Le sourire sur les lèvres, Mito Kosei pose avec son livret rose. Il explique l’épicentre, il explique l’onde de choc, les sites d’évacuation où l’on parquait les enfants ; le récit de sa mère, « la mer de feu qui s’étendait sur toute la ville » imprimée sur ses rétines ; sa peur surtout, de croire son père et son mari morts, comme c’était imprégné si sûrement dans le cœur des proches. Le grand-père de Kosei est revenu au foyer deux jours plus tard, le visage noir et la chair en lambeaux, les trous dans ses bras que les débris soufflés avaient laissés. Et puis la dégradation de sa santé jour après jour, les tâches rouges apparues sur sa peau et les vomissures comme de la pourriture, « comme si tous ses organes étaient expulsés dehors ». Il s’est éteint le lendemain de la capitulation du Japon, alors qu’il regardait les informations. Son père, lui, a gardé le silence sur ce qu’il avait vu et conservé ce secret en disparaissant à son tour, il y a 12 ans, à l’âge de 93 ans.
70 ans après, les traces sont toujours vivaces. Si la ville est debout et paisible, les habitants n’oublieront jamais. Et il est important de ne pas oublier pour ne pas reproduire. Il est important de savoir, de connaître les effets des radiations, la dévastation de la bombe autant sur les villes que sur les corps pour s’opposer, enfin, à cette menace nucléaire qui pèse au-dessus de nos têtes. Car à travers son histoire, Mito Kosei ne souhaite que la paix et milite pour l’espoir, contre le destin fatal que nous réservent les armes atomiques : celui de la peur et de la déshumanisation.
« Se souvenir du passé, c’est s’engager pour l’avenir. »
« Se souvenir d’Hiroshima, c’est s’engager pour la paix.
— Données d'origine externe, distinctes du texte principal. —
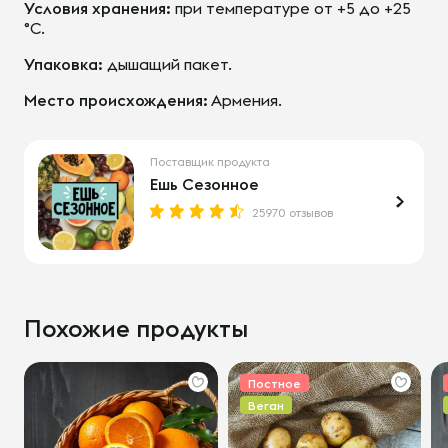
Условия хранения:
при температуре от +5 до +25
°С.
Упаковка:
дышащий пакет.
Место происхождения:
Армения.
Поставщик продукта
Ешь Сезонное
25970 отзывов
Похожие продукты
Постное
Веган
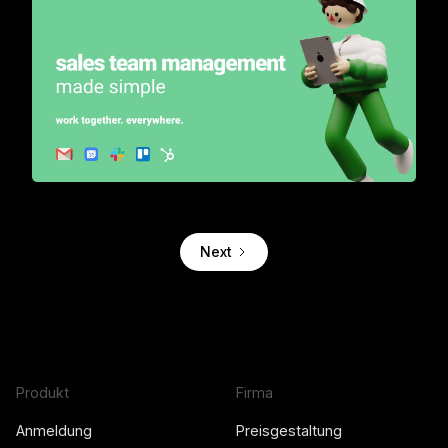
Turn your inbox into a sales automation tool for teams
Next
Produkt
Firma
Anmeldung
Preisgestaltung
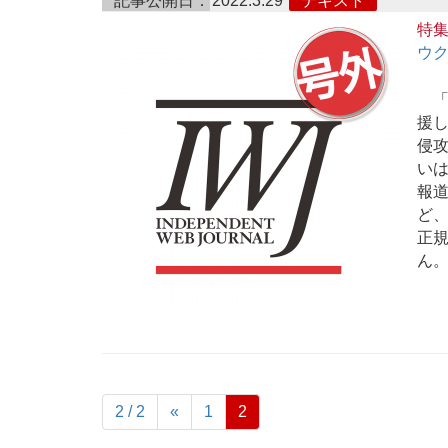
記事公開日：
2022.3.29
テキスト
特
ウク
「
援
侵
い
報道
ど
正
ん
2 / 2
«
1
2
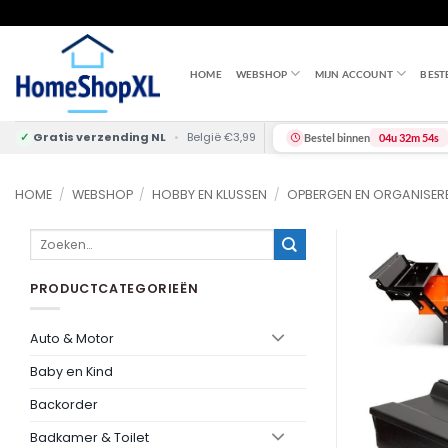
Skip
to
content
HOME
WEBSHOP
MIJN ACCOUNT
BEST
✓
Gratis verzending NL
•
België €3,99
Bestel binnen
04u 32m 54s
HOME
/
WEBSHOP
/
HOBBY EN KLUSSEN
/
OPBERGEN EN ORGANISER
Zoeken
naar:
PRODUCTCATEGORIEËN
Auto & Motor
Baby en Kind
Backorder
Badkamer & Toilet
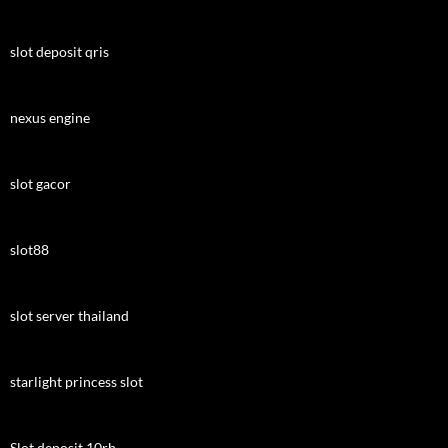
slot deposit qris
nexus engine
slot gacor
slot88
slot server thailand
starlight princess slot
Slot deposit 10rb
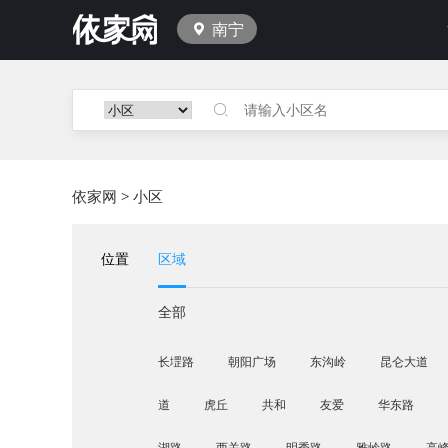
南宁
依家网
>
小区
位置
区域
全部
长堽路
朝阳广场
东沟岭
昆仑大道
道
虎丘
共和
友爱
华东路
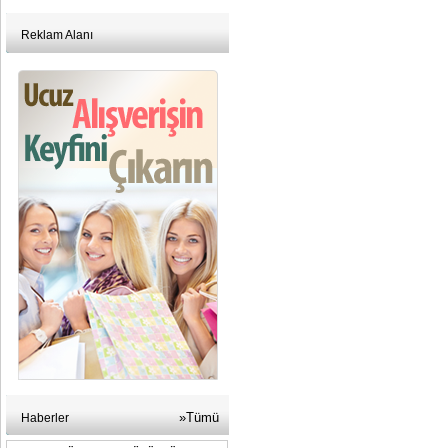
Reklam Alanı
»Tümü
Haberler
Se souvenir de ce que les gens de cette ville ont souffert, c’est renouveler notre foi dans l’homme, dans sa capacité de faire ce qui est bien, dans sa liberté de choisir ce qui est juste, dans sa détermination de changer le désastre en un nouveau commencement. »
Jean Paul II lors de son appel pour la paix, le 25 février 1981 devant le cénotaphe pour les victimes de la bombe A au Parc du Mémorial de la Paix.